Initially, we must determine whether this court has jurisdiction to hear this appeal. Appellee contends SDCL 23A-32-4 does not authorize an appeal in the case at hand. We agree.

This court's jurisdiction to entertain appeals is limited by statute, State v. Devine, 257 N.W.2d 606 (S.D.1977), and it is left to the legislature to expand the right to appeal. State v. Stunkard, 28 S.D. 311, 133 N.W. 253 (1911). Thus, if the legislature has not provided us with jurisdiction of a criminal appeal, we are without power to hear the case. State v. Texley, 275 N.W.2d 872 (S.D.1979); State v. Nuwi Nini, 262 N.W.2d 758 (S.D.1978).

The State concedes that prior to the 1979 amendment the State's right to appeal was limited. State v. Texley, supra; State v. Nuwi Nini, supra. The statute, prior to its amendment, clearly did not give this court jurisdiction to hear this appeal. The State contends, however, that the 1979 amendment "remove[s] all statutory barriers to state appeals."[*] Specifically, the State believes the insertion of the phrase "on statutory grounds or otherwise" by the legislature expanded the State's right to appeal.

After reviewing the amended statute, we find that we are unable to agree with the State's interpretation of this amendment. The phrase "on statutory grounds or otherwise" does not expand the State's right to appeal. On the contrary, these words simply refer to the grounds on which the trial court grants a "motion to dismiss an indictment or information." Although we see serious problems with the action taken by the trial court in this case, we must conclude that SDCL 23A-32-4 does not give us jurisdiction to review this acquittal of aggravated assault and conviction of simple assault.

Since we conclude we do not have the power to review the State's appeal of this order, the appeal must be dismissed.

FOSHEIM, C.J., and WOLLMAN and MORGAN, JJ., concur.

HENDERSON, J., concurs specially.

HENDERSON, Justice (specially concurring).

Although I agree that this Court does not have jurisdiction to hear this appeal, I also agree with the majority that there are serious problems with the action of the trial court taken in this case; namely, that the trial court, in effect, entered a finding of guilty on simple assault. A trial court cannot deprive an accused of a jury trial and substitute itself as a finder of fact. See United States v. Martin Linen Supply Co., 430 U.S. 564, 572-73, 97 S. Ct. 1349, 1355, 51 L. Ed. 2d 642, 652 (1977).
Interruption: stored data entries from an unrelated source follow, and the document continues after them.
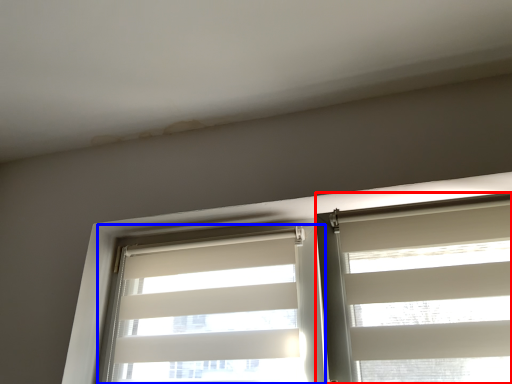 Question: Which of the following is the farthest to the observer, window blind (highlighted by a red box) or window blind (highlighted by a blue box)?

Choices:
 (A) window blind
 (B) window blind

Answer: (B) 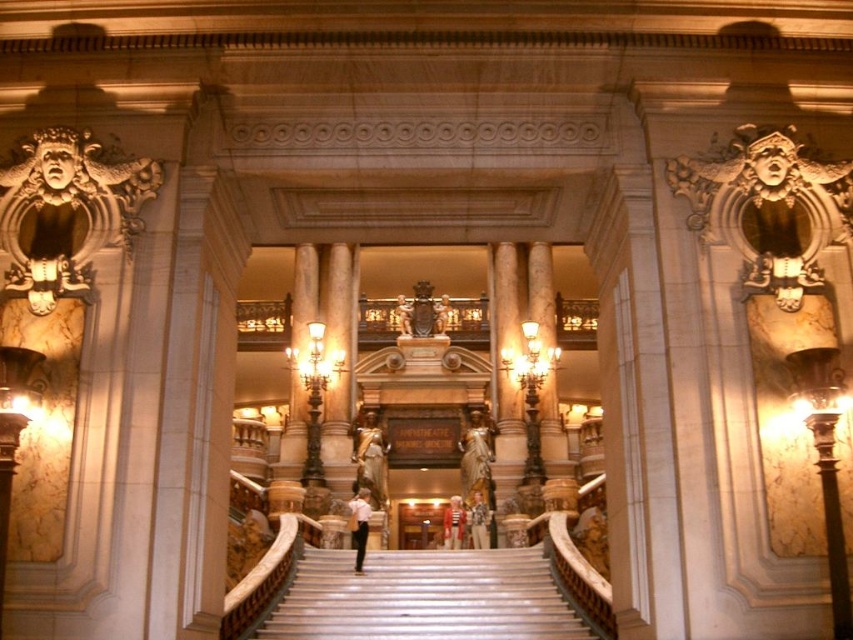 Question: Is white matte shirt at center below light brown leather jacket at center?

Choices:
 (A) no
 (B) yes

Answer: (A)

Question: Which point is farther to the camera?

Choices:
 (A) white cotton shirt at center
 (B) white matte shirt at center

Answer: (A)

Question: Is white marble stairs at center bigger than white matte shirt at center?

Choices:
 (A) yes
 (B) no

Answer: (A)

Question: Can you confirm if white marble stairs at center is smaller than bronze statue at center?

Choices:
 (A) no
 (B) yes

Answer: (B)

Question: Which of the following is the farthest from the observer?

Choices:
 (A) bronze statue at center
 (B) matte gold statue at center
 (C) white matte shirt at center

Answer: (B)

Question: Which point appears farthest from the camera in this image?

Choices:
 (A) (474, 529)
 (B) (434, 316)
 (C) (360, 570)
 (D) (297, 598)

Answer: (B) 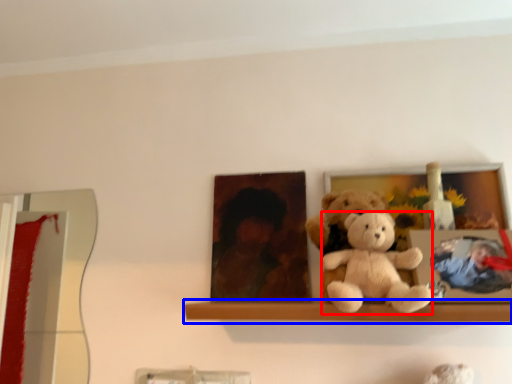 Question: Which of the following is the farthest to the observer, teddy bear (highlighted by a red box) or window sill (highlighted by a blue box)?

Choices:
 (A) teddy bear
 (B) window sill

Answer: (B) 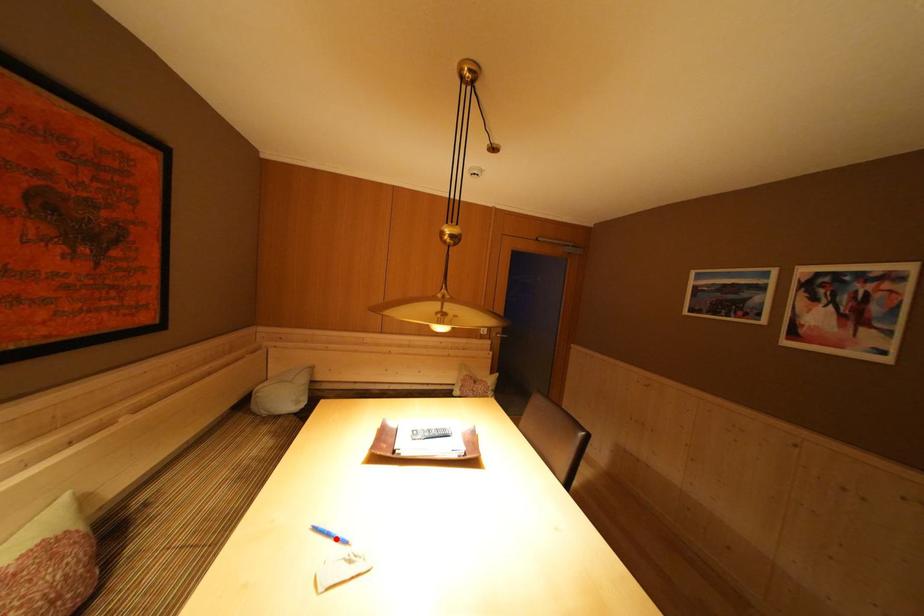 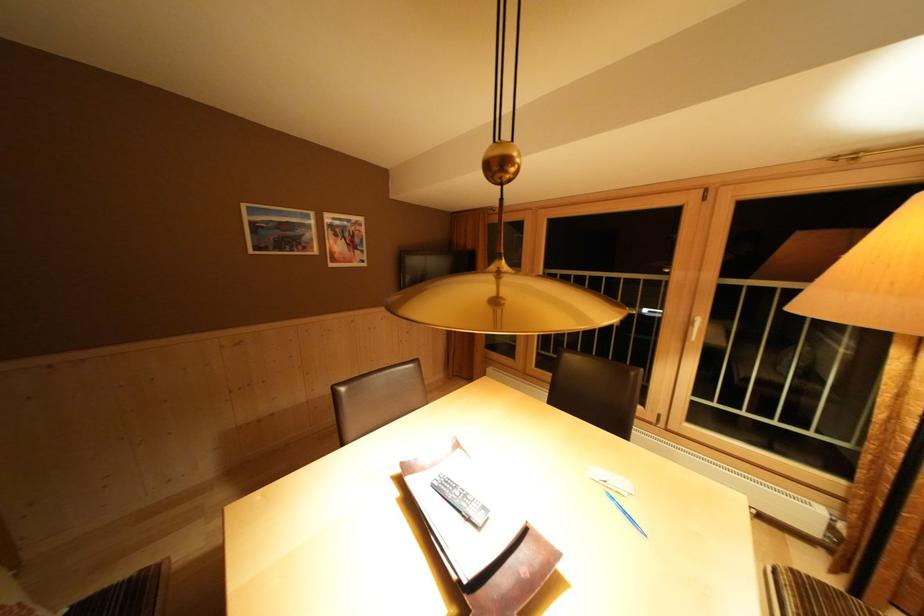 The point at the highlighted location is marked in the first image. Where is the corresponding point in the second image?

(633, 517) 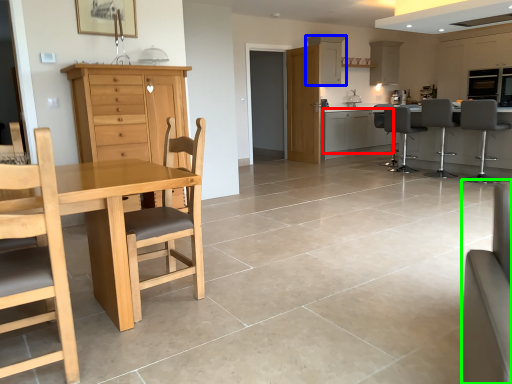 Question: Which is farther away from cabinetry (highlighted by a red box)? cabinetry (highlighted by a blue box) or couch (highlighted by a green box)?

Choices:
 (A) cabinetry
 (B) couch

Answer: (B) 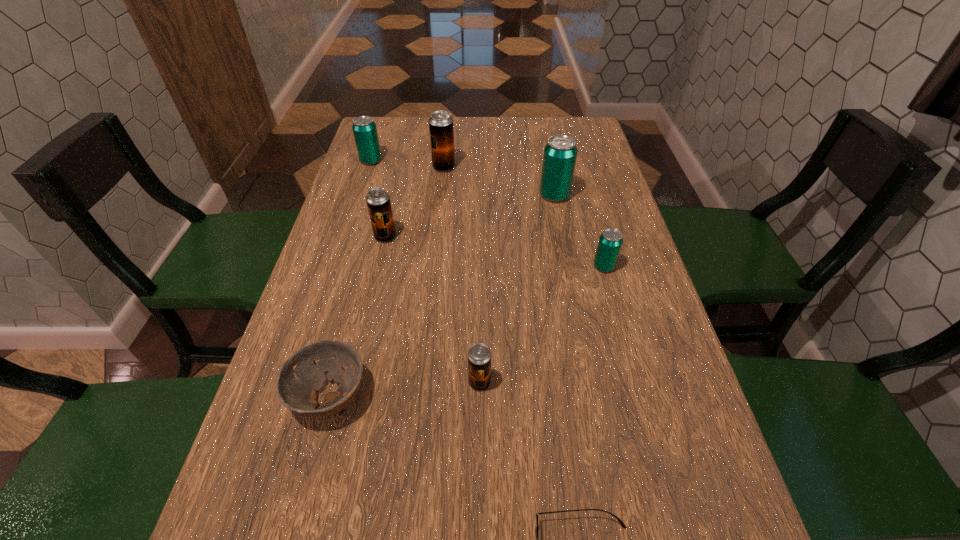 Where is `the third beer can from left to right`? the third beer can from left to right is located at coordinates (441, 130).

Identify the location of the second black beer can from right to left. (441, 130).

Identify the location of the second teal beer can from right to left. The image size is (960, 540). (560, 153).

At what (x,y) coordinates should I click in order to perform the action: click on the sixth nearest object. Please return your answer as a coordinate pair (x, y). Looking at the image, I should click on (560, 153).

Image resolution: width=960 pixels, height=540 pixels. What are the coordinates of `the second farthest black beer can` in the screenshot? It's located at (378, 201).

The width and height of the screenshot is (960, 540). I want to click on the fourth farthest object, so click(x=378, y=201).

You are a GUI agent. You are given a task and a screenshot of the screen. Output one action in this format:
    pyautogui.click(x=<x>, y=<y>)
    Task: Click on the leftmost teal beer can
    
    Given the screenshot: What is the action you would take?
    pyautogui.click(x=364, y=128)

This screenshot has height=540, width=960. What are the coordinates of `the second biggest teal beer can` in the screenshot? It's located at (364, 128).

Where is `the fifth farthest object`? the fifth farthest object is located at coordinates (610, 242).

You are a GUI agent. You are given a task and a screenshot of the screen. Output one action in this format:
    pyautogui.click(x=<x>, y=<y>)
    Task: Click on the fifth farthest beer can
    
    Given the screenshot: What is the action you would take?
    pyautogui.click(x=610, y=242) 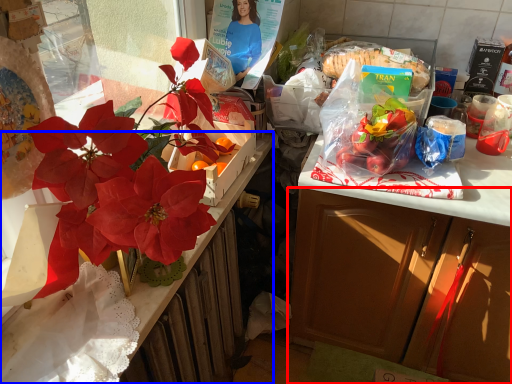 Question: Among these objects, which one is nearest to the camera, cabinetry (highlighted by a red box) or desk (highlighted by a blue box)?

Choices:
 (A) cabinetry
 (B) desk

Answer: (B) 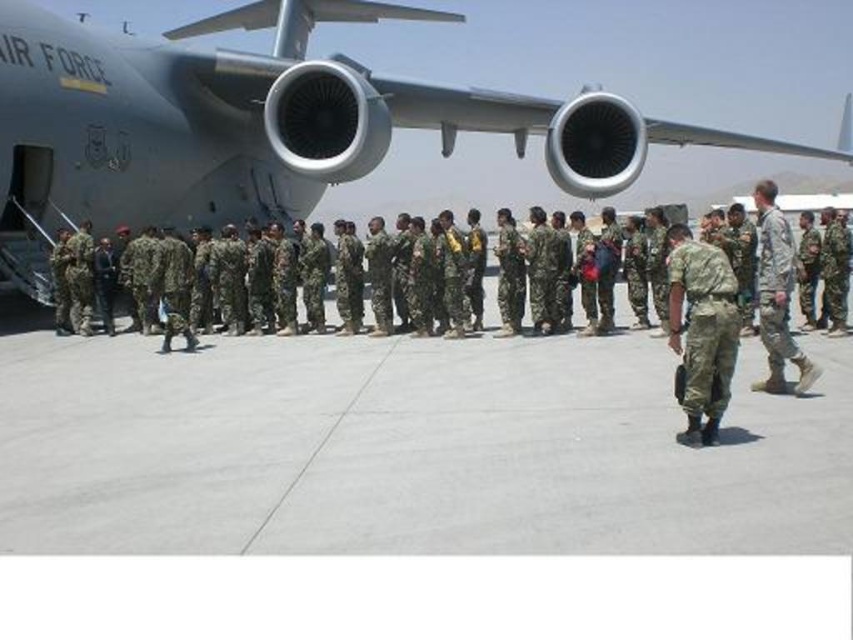 Question: Which of the following is the farthest from the observer?

Choices:
 (A) (697, 260)
 (B) (448, 16)

Answer: (B)

Question: Does camouflage fabric pants at center appear on the right side of camouflage fabric uniform at right?

Choices:
 (A) no
 (B) yes

Answer: (A)

Question: Which object is the farthest from the camouflage uniform at center?

Choices:
 (A) metallic gray airplane at upper center
 (B) camouflage fabric pants at center

Answer: (A)

Question: Which point is farther to the camera?

Choices:
 (A) camouflage fabric pants at center
 (B) camouflage fabric uniform at right

Answer: (B)

Question: From the image, what is the correct spatial relationship of gray concrete tarmac at center in relation to metallic gray airplane at upper center?

Choices:
 (A) right
 (B) left

Answer: (B)

Question: Considering the relative positions of metallic gray airplane at upper center and camouflage fabric uniform at right in the image provided, where is metallic gray airplane at upper center located with respect to camouflage fabric uniform at right?

Choices:
 (A) below
 (B) above

Answer: (B) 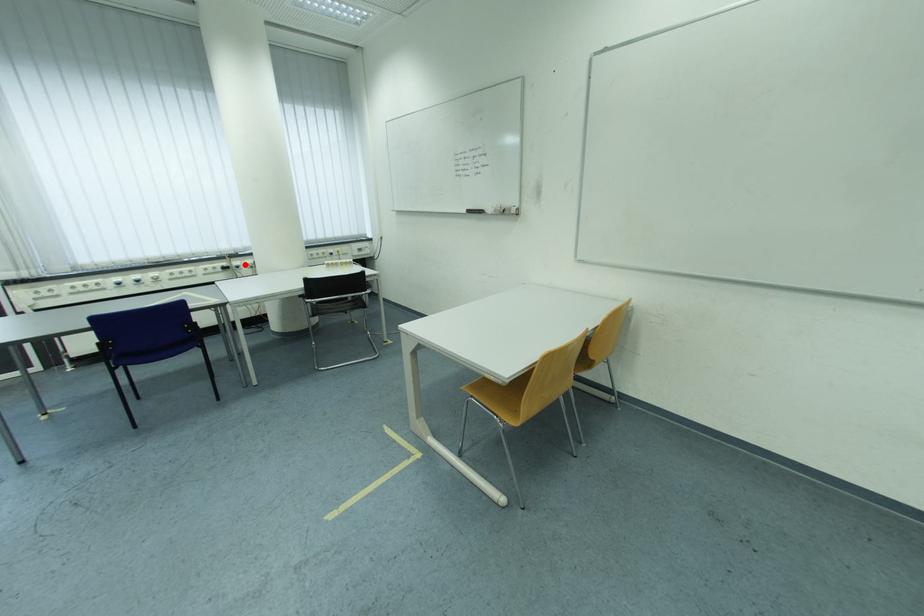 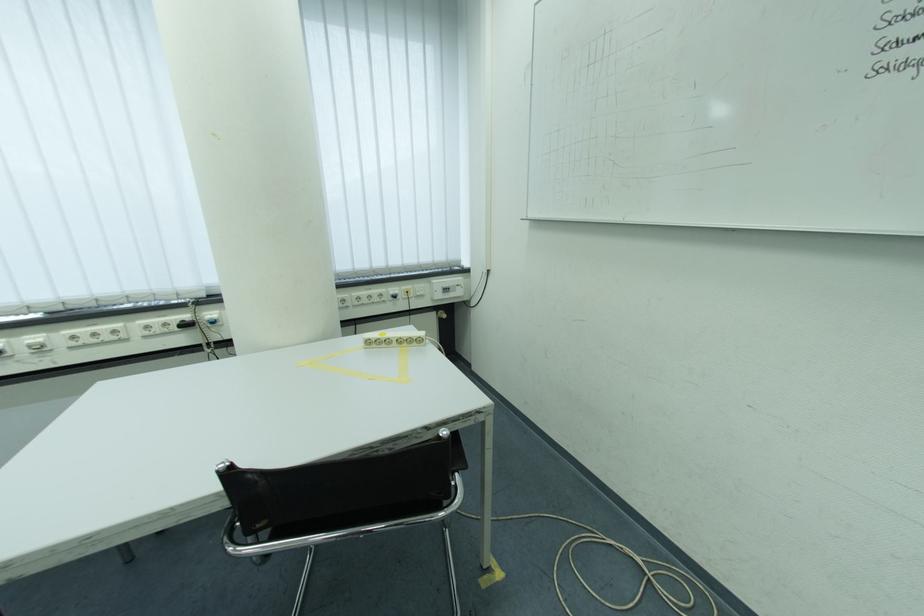 Where in the second image is the point corresponding to the highlighted location from the first image?

(217, 315) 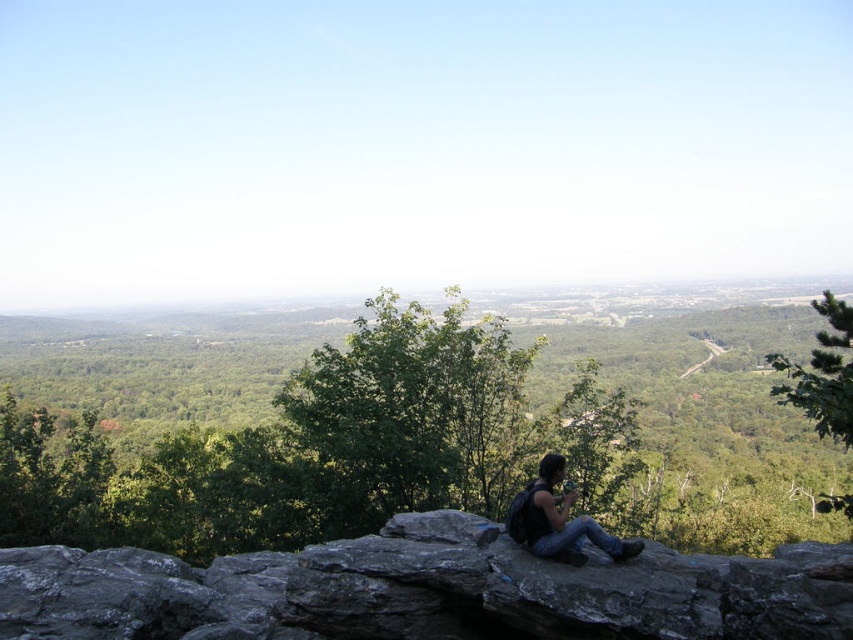 You are standing at the rocky outcrop in the foreground and want to take a photo of the green leafy tree at center. Which direction should you face to ensure the tree is in the center of your view?

The green leafy tree at center is located at point coordinates, so you should face towards the center of the image to capture it in the center of your view.

You are a hiker who wants to take a photo of the dark gray rocky cliff at center without the green leafy tree at center blocking the view. Which direction should you move to achieve this?

The green leafy tree at center is positioned under the dark gray rocky cliff at center, so moving to the left or right side of the tree would allow you to position yourself where the tree is no longer blocking the view of the cliff.

You are planning to take a photo of the dark gray rocky cliff at center and the black backpack at center from your current position. Which object will appear larger in the photo?

The dark gray rocky cliff at center will appear larger in the photo because it is much taller than the black backpack at center. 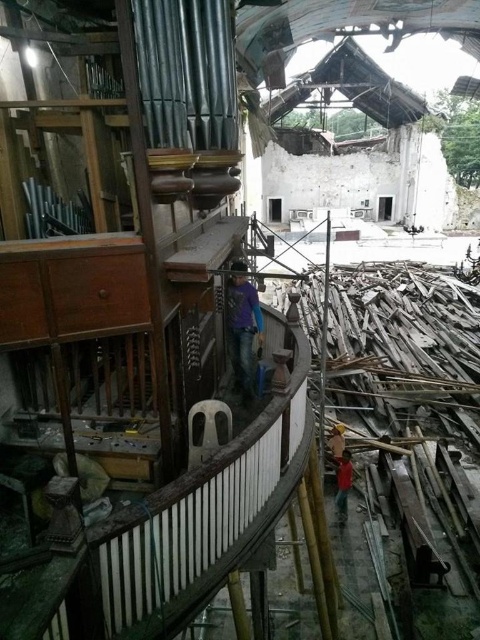 Question: Which of the following is the farthest from the observer?

Choices:
 (A) (340, 509)
 (B) (240, 365)
 (C) (343, 451)

Answer: (C)

Question: Estimate the real-world distances between objects in this image. Which object is farther from the purple matte shirt at center?

Choices:
 (A) red matte shirt at lower right
 (B) yellow hard hat at center

Answer: (A)

Question: Is red matte shirt at lower right thinner than yellow hard hat at center?

Choices:
 (A) no
 (B) yes

Answer: (A)

Question: Is red matte shirt at lower right positioned at the back of yellow hard hat at center?

Choices:
 (A) yes
 (B) no

Answer: (B)

Question: Which is farther from the yellow hard hat at center?

Choices:
 (A) purple matte shirt at center
 (B) red matte shirt at lower right

Answer: (A)

Question: Is the position of red matte shirt at lower right more distant than that of yellow hard hat at center?

Choices:
 (A) no
 (B) yes

Answer: (A) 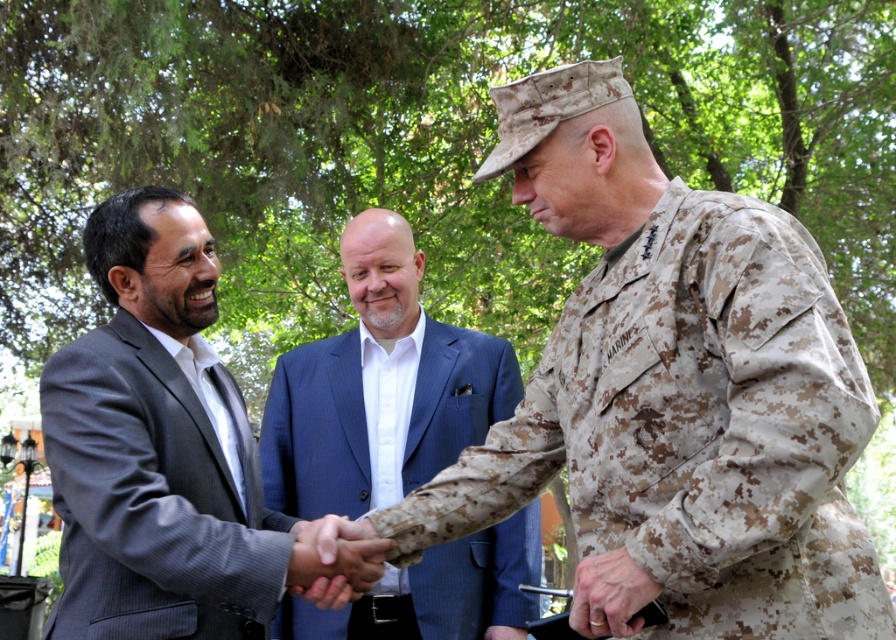 Where is `blue suit at center`? This screenshot has width=896, height=640. blue suit at center is located at coordinates (378, 388).

From the picture: Does blue suit at center lie behind smooth skin handshake at center?

That is True.

Who is more distant from viewer, (302, 387) or (320, 538)?

The point (302, 387) is behind.

The height and width of the screenshot is (640, 896). In order to click on blue suit at center in this screenshot , I will do `click(378, 388)`.

Is camouflage uniform at center above gray suit at left?

Incorrect, camouflage uniform at center is not positioned above gray suit at left.

Is point (761, 262) positioned after point (119, 618)?

No, (761, 262) is closer to viewer.

Between point (596, 592) and point (154, 404), which one is positioned in front?

Point (596, 592) is in front.

Image resolution: width=896 pixels, height=640 pixels. Identify the location of camouflage uniform at center. (672, 394).

Can you confirm if gray suit at left is smaller than smooth skin handshake at center?

Actually, gray suit at left might be larger than smooth skin handshake at center.

Can you confirm if gray suit at left is shorter than smooth skin handshake at center?

No.

Is point (293, 576) positioned before point (304, 528)?

Yes, it is in front of point (304, 528).

Where is `gray suit at left`? The width and height of the screenshot is (896, 640). gray suit at left is located at coordinates (162, 451).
[*] SDCL 23A-32-4, as amended, reads as follows:

An appeal by a prosecuting attorney in a criminal case may be taken to the Supreme Court of this state, as a matter of right, from a decision, judgment, or order of a circuit court or ruling of a magistrate sustaining a motion to dismiss an indictment, or information or complaint on statutory grounds or otherwise, or granting a motion for arrest of judgment or a motion for a new trial; charging an offense, but such appeals shall not bar or preclude another prosecution of the defendant for the same offense, except where the dismissal is affirmed by the Supreme Court

(Insertions into the 1978 version are indicated by italics. Deletions from the 1978 statute are indicated by overstrikes.)